In July, the most powerful people in American architecture gathered in Chicago to deliberate the future of the discipline. The occasion was a routine meeting of the National Architectural Accrediting Board (NAAB), which turned out to be anything but routine after the organizers decided to radicalize the agenda and invite the full governing boards of architecture’s five so-called collateral organizations. (I was on hand as an observer.) The participants, through their board seats, possess wide rule-making authority over architectural education and practice in the United States. It was made clear from the get-go that the conversation was designed to question current policy, not just of accreditation, but of other fundamentals such as licensure and equity, and ultimately of the collateral system itself.
The collaterals started taking shape in the 19th century, through a combination of top-down legislation and grassroots organizing.

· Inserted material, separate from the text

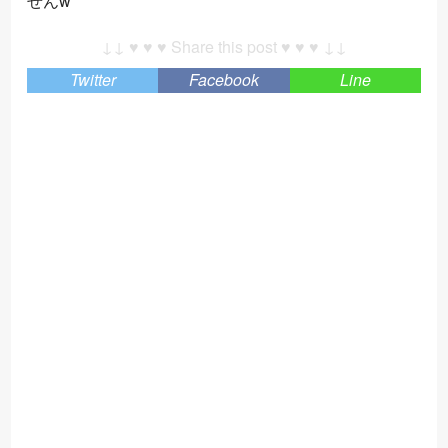
せんw
↓↓ ♥ ♥ ♥ Share this post ♥ ♥ ♥ ↓↓
Twitter
Facebook
Line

The membership groups came first: AIA in 1857, and the Association of Collegiate Schools of Architecture in 1912. The corresponding regulatory bodies, the National Council of Architectural Registration Boards, which oversee professional training and licensure, and NAAB, which sets educational standards and accredits schools, date to 1919 and 1940, respectively. The American Institute of Architecture Students got started in 1956.

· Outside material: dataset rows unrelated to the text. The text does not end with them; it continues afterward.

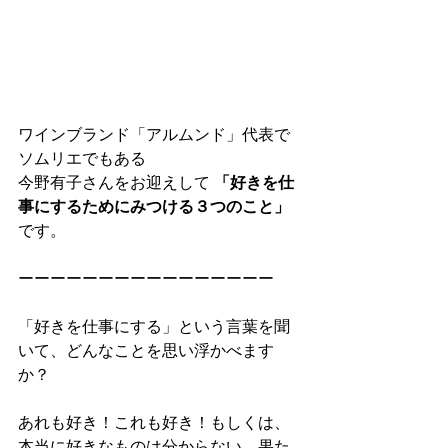
ワインブランド「アルムンド」代表で
ソムリエでもある
今野有子さんをお迎えして 
「好きを仕
事にするためにみつける３つのこと」
です。
ーーーーーーーーーーーーーーーー
「好きを仕事にする」という言葉を聞
いて、どんなことを思い浮かべます
か？
あれも好き！これも好き！もしくは、
本当に好きなものは分からない。果た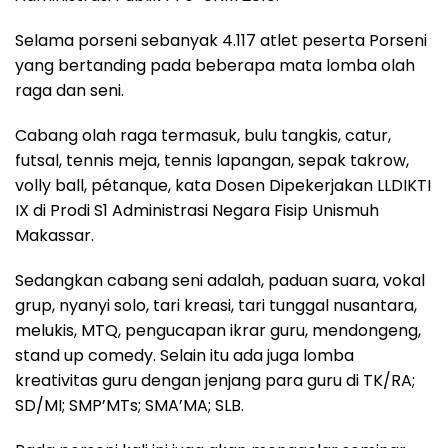
Selama porseni sebanyak 4.117 atlet peserta Porseni
yang bertanding pada beberapa mata lomba olah
raga dan seni.
Cabang olah raga termasuk, bulu tangkis, catur,
futsal, tennis meja, tennis lapangan, sepak takrow,
volly ball, pétanque, kata Dosen Dipekerjakan LLDIKTI
IX di Prodi S1 Administrasi Negara Fisip Unismuh
Makassar.
Sedangkan cabang seni adalah, paduan suara, vokal
grup, nyanyi solo, tari kreasi, tari tunggal nusantara,
melukis, MTQ, pengucapan ikrar guru, mendongeng,
stand up comedy. Selain itu ada juga lomba
kreativitas guru dengan jenjang para guru di TK/RA;
SD/MI; SMP’MTs; SMA’MA; SLB.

Their charters involve a tangle of reciprocities: Group X gets a seat on Group Y’s board, Group Z shares revenue with Group X, and the like. So you’d expect the collaterals’ top dogs to hold regular planning sessions, and the presidents and executive directors ostensibly do meet twice a year. But according to several attendees in Chicago, the five full boards hadn’t convened once in living memory.

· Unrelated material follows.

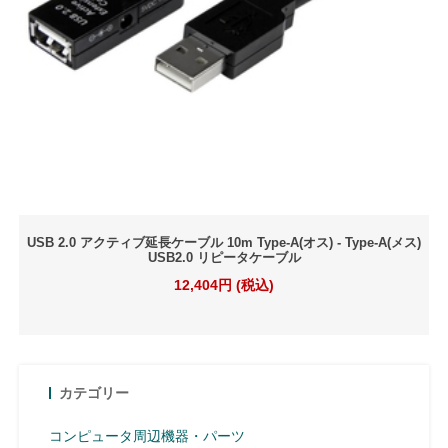
USB 2.0 アクティブ延長ケーブル 10m Type-A(オス) - Type-A(メス)
USB2.0 リピータケーブル
12,404円 (税込)
カテゴリー
コンピュータ周辺機器・パーツ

The fact that the meeting occurred at all is significant, and the boards might want to repeat the experiment. These are unusual times, and ad hoc governance that perpetuates the status quo won’t do.
Architects’ capacity to thrive depends in part on the collaterals’ capacity to address a host of clear and present dangers, including economic uncertainty, environmental degradation, monopolistic capital, political upheaval, social inequity, and tech disruption.
The profession as a whole needs to achieve resilience in the face of such massive change, just as individual practitioners are responding to increasingly extreme weather by making buildings and communities more resilient. To that end, the meeting organizers—including NAAB president Kevin Flynn, FAIA, president-elect Barbara A. Sestak, FAIA, and interim director Helene Combs Dreiling, FAIA—made no room for sacred cows, even inviting debate on whether the collaterals as they stand are up to the current challenges. There’s always a danger that if an organization outlives the need that brought it into existence, it will blindly struggle to perpetuate said existence at all costs. A self-aware collateral, open to criticism, is a healthy collateral.
Architecture’s survival requires strong, agile, fearless leadership, willing to ask tough questions of itself and others, and to make tough, even unpopular decisions. It took a lot of guts to put on the Chicago meeting, and to unreservedly participate. Let’s hope good things come as a result.
This article appeared in the Sept. 2019 print issue of ARCHITECT, under the title "A Meeting to Remember."